El capitán inspiró profundo, la negativa la tenía en la punta de la lengua, pero se contuvo de ofender al pequeño individuo, a sabiendas que su vida era de gran importancia para su soberano, muy posiblemente más que la suya propia.

—No podemos abandonar el cargamento —Se negó de inmediato—, el Barlok nos confió esta tarea, y no podemos defraudarle.

Los cocheros habían logrado tranquilizar a los caballos, notando en sus severas expresiones la dificultad de la acción.

—El suelo advierte, macho soldado, y los antar siempre han escuchado al suelo. Irnos es la mejor opción, certeza.

—Comprendo, señor —mintió—, pero, debe entender lo que está en riesgo. Me disculpo, pero continuaremos.

El pequeño suspiró, contrariado por la negligencia que se había cometido al ignorar su advertencia.

El capitán impartió la orden, y como un solo cuerpo regresaron a la formación de avanzada. El joven observó el cielo despejado, notando cómo las nubes avanzaban con parsimonia. No encontró el origen de lo que había afectado a los caballos, y aunque probablemente no lo habría podido identificar, prefirió creer que sí. De pronto, un estruendo proveniente de la retaguardia interrumpió sus pensamientos, y al volverse, se topó con algo gigantesco que chocó violentamente contra la carreta central, llevándose consigo a los jinetes y los equinos.

Todo sucedió en tan solo un instante, su mano aún no había empuñado el arma cuando fue arrojado al suelo, y el caballo que había sido su fiel compañero de viaje momentos antes ahora escapaba en estampida, acompañado por otros más. Con celeridad, se levantó y tomó su espada, preparado para acabar con el desgraciado que se había atrevido a interponerse en su misión.

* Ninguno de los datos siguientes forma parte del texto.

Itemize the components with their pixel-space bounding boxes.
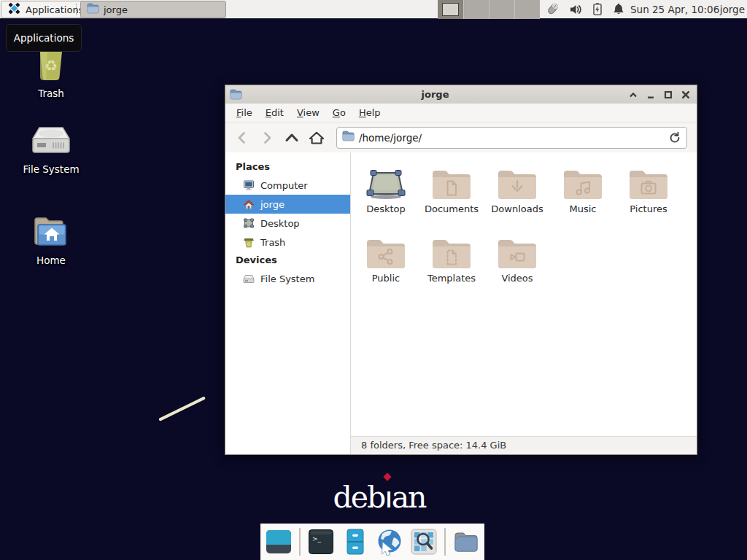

La densa cortina de humo provocada por el impacto se disipó lentamente, permitiendo a los supervivientes atisbar las dos sombras gigantescas y robustas que se erguían sobre dos patas.

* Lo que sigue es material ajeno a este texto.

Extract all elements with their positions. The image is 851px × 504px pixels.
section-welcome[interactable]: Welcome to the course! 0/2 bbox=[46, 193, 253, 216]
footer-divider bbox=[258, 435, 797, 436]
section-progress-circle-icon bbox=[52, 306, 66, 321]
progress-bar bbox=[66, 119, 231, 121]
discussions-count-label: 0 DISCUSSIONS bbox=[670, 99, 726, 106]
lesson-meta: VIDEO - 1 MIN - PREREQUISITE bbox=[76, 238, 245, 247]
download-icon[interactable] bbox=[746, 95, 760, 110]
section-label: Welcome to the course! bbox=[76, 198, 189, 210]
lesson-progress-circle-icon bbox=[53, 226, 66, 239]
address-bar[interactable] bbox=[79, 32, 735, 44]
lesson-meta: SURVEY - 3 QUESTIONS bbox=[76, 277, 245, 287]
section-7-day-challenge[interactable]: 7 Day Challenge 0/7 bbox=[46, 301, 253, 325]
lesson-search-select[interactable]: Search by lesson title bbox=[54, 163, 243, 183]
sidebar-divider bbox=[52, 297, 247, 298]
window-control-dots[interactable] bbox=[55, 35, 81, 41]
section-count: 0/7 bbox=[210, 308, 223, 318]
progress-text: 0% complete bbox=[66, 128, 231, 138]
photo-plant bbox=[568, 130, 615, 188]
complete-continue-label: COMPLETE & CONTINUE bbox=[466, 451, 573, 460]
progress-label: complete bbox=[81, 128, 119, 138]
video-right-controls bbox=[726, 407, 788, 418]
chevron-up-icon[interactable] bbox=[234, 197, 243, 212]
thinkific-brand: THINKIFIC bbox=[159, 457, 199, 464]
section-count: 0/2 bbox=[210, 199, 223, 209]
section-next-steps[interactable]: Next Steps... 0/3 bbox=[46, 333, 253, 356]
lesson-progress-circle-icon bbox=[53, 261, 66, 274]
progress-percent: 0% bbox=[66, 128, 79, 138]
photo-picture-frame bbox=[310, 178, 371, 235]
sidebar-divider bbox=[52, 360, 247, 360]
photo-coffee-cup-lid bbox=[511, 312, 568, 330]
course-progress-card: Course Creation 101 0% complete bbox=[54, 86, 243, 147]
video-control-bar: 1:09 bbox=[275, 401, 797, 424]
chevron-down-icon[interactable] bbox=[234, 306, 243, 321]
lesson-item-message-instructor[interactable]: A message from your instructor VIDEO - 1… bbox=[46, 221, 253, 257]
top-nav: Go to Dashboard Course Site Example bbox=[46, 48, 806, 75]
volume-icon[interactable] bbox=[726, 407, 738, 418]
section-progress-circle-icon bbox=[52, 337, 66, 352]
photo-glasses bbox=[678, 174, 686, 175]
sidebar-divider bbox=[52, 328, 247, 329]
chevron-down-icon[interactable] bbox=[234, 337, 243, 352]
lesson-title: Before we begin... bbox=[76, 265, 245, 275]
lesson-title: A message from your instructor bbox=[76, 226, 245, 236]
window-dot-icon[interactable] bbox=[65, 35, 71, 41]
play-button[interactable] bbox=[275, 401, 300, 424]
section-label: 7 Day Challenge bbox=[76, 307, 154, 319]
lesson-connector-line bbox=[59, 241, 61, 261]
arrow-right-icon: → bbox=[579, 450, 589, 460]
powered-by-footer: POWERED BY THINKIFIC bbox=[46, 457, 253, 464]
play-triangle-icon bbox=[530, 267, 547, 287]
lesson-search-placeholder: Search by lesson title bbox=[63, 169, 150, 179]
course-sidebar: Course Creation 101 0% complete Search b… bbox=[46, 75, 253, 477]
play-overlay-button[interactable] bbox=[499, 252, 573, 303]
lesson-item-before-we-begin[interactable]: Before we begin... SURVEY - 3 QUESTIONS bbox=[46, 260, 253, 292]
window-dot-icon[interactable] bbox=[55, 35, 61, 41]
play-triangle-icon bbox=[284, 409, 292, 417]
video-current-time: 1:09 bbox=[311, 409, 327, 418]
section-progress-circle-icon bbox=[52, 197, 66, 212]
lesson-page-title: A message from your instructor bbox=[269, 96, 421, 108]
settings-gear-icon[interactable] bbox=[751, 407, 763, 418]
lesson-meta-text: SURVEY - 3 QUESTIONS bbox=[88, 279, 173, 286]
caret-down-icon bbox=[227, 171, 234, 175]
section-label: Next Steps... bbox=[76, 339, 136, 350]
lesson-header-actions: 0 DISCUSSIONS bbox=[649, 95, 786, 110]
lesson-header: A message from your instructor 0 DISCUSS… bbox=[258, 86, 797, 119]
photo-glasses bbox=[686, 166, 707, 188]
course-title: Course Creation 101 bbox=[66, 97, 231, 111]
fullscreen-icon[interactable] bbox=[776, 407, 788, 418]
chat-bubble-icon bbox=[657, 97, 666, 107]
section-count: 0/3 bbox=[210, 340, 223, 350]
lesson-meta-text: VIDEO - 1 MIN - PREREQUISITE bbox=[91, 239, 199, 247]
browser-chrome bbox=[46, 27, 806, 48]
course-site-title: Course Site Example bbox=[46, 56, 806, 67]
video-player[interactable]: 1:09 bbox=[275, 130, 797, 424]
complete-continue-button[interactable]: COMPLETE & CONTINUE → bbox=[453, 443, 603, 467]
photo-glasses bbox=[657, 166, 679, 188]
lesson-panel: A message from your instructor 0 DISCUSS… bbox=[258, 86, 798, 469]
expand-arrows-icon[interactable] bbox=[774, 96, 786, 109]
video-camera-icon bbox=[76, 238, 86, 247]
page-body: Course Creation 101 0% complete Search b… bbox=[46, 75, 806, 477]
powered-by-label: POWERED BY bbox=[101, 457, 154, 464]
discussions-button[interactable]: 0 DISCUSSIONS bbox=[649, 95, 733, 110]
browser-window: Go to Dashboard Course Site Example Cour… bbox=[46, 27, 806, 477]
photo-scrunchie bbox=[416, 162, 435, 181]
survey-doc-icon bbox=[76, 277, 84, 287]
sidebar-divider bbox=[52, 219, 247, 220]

—Por los Sagrados, ¡¿Qué son esas cosas?! —escuchó decir a un soldado cercano.

Su sangre se heló, pero su entrenamiento y la confianza de su soberano le motivó a moverse. Sus ojos pasaron brevemente por la batalla que se comenzaba a desarrollar, pero su interés estaba en algo más, o para ser más específico, en alguien. Buscó al pequeño de la raza antar, encontrándolo junto a una roca a unos cuantos pasos de él, tenía una herida por encima de su ceja derecha, al parecer, no demasiado profunda.

—Bronio. —Se dirigió al jinete cercano, que forzaba a su caballo a tranquilizarse—. ¡Bronio!

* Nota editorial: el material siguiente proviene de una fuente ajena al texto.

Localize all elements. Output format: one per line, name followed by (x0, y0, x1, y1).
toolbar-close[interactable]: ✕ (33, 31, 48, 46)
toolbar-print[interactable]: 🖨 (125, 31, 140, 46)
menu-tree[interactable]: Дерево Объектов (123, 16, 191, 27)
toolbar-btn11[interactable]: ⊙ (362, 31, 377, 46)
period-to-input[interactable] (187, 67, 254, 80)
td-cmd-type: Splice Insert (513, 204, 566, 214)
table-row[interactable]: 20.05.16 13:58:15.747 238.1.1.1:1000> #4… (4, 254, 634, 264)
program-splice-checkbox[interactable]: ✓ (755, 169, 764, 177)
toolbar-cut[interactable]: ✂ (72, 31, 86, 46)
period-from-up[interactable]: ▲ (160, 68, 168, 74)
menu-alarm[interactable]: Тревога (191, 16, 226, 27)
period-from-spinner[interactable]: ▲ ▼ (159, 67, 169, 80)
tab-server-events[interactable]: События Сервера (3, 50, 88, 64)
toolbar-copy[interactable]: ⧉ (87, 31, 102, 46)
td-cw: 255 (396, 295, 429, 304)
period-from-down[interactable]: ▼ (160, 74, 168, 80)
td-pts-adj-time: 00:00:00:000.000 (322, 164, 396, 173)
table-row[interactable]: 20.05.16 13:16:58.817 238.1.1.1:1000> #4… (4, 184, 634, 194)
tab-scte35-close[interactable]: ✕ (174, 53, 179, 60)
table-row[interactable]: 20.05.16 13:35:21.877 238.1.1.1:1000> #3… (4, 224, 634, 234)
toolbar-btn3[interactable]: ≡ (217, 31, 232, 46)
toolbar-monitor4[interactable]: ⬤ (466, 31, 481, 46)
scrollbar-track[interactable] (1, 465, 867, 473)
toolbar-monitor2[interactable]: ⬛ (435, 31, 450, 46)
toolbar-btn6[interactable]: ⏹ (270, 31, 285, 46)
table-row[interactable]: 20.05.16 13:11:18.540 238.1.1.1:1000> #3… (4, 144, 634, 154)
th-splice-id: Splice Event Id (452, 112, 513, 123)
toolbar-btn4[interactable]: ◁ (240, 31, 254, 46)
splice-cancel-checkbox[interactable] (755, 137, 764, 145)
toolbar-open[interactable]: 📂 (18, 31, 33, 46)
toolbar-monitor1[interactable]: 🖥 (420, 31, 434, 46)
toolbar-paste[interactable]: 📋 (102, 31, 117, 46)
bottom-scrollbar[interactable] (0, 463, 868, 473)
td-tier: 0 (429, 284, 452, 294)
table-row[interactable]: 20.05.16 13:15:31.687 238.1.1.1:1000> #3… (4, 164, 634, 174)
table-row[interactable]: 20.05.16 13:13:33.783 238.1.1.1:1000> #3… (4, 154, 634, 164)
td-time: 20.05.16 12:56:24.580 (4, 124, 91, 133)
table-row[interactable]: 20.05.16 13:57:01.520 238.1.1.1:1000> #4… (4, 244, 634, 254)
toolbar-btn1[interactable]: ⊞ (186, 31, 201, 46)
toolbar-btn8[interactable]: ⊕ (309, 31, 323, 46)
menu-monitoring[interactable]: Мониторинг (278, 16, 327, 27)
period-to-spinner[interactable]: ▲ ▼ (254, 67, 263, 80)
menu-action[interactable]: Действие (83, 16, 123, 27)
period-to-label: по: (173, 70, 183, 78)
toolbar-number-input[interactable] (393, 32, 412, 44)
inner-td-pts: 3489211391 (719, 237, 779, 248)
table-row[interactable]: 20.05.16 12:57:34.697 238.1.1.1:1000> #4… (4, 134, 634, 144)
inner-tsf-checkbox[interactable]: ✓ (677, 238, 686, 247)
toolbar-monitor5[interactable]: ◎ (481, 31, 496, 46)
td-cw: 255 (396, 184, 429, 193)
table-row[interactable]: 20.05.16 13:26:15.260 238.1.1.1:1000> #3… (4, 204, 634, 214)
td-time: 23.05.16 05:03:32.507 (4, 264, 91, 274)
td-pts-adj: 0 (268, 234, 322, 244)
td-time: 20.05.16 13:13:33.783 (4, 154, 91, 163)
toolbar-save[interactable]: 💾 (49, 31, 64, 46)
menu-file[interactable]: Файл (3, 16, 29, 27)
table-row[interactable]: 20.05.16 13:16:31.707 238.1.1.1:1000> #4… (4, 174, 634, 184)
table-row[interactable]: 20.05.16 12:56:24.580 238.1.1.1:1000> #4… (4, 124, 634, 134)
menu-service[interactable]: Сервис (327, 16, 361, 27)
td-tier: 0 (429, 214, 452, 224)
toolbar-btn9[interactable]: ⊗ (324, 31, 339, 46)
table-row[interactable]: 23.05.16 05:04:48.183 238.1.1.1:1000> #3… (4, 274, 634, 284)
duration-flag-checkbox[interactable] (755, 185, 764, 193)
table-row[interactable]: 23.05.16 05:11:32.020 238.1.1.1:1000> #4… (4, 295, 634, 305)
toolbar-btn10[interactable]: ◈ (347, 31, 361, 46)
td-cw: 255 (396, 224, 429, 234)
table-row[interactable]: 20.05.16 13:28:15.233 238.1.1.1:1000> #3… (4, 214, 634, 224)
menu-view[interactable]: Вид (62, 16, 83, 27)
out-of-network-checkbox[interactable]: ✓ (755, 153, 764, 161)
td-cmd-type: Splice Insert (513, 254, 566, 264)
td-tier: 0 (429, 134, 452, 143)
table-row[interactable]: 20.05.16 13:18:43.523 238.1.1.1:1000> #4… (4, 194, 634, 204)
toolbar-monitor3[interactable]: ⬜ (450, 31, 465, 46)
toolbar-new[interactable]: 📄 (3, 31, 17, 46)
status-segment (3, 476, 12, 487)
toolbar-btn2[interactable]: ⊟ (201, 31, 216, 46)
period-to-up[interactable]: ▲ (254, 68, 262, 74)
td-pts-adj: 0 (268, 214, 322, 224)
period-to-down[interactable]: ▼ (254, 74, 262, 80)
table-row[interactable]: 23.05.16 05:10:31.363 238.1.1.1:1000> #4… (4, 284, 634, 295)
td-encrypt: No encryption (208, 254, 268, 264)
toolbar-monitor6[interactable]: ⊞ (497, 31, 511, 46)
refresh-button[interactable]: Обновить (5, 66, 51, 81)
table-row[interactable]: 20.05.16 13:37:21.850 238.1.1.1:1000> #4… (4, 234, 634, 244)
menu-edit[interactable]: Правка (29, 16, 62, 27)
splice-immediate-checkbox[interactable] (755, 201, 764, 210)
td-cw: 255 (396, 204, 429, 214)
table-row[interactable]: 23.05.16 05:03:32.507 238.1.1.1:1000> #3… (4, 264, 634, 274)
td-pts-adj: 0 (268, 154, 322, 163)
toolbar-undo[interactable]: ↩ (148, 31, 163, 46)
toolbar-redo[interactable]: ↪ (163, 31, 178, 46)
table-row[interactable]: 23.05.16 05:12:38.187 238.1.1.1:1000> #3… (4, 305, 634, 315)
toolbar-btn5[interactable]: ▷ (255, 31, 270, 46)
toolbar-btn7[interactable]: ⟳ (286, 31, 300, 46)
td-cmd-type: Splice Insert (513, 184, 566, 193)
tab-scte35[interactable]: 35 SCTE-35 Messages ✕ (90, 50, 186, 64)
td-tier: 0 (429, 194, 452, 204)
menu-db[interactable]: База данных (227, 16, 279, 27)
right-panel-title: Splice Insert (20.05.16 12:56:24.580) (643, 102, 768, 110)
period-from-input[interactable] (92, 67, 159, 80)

—Capitán —respondió el jinete.

—Lleva al enano a la fortaleza. —Señaló su ubicación—. Hazlo rápido —dijo al ver su renuencia.

Bronio ejecutó la orden, cargando al integrante de los antar en sus piernas. El pequeño se resistió, todavía conmocionado por lo ocurrido.

—Pediré refuerzos —gritó al abandonar a los suyos.

El capitán esbozó una sonrisa apenas perceptible, como si acariciara con dulzura la comisura de sus labios. Era un hombre astuto y perspicaz, alejado de la impaciencia que muchos demostraban en su afán por morir de una manera honorable. No, él no anhelaba ese destino que prometía la entrada al glorioso paraíso que los señores de la luz testificaban como verdadero. Había algo mucho más terrenal y sencillo que lo motivaba, el temor a enfrentarse a la venganza de su señor.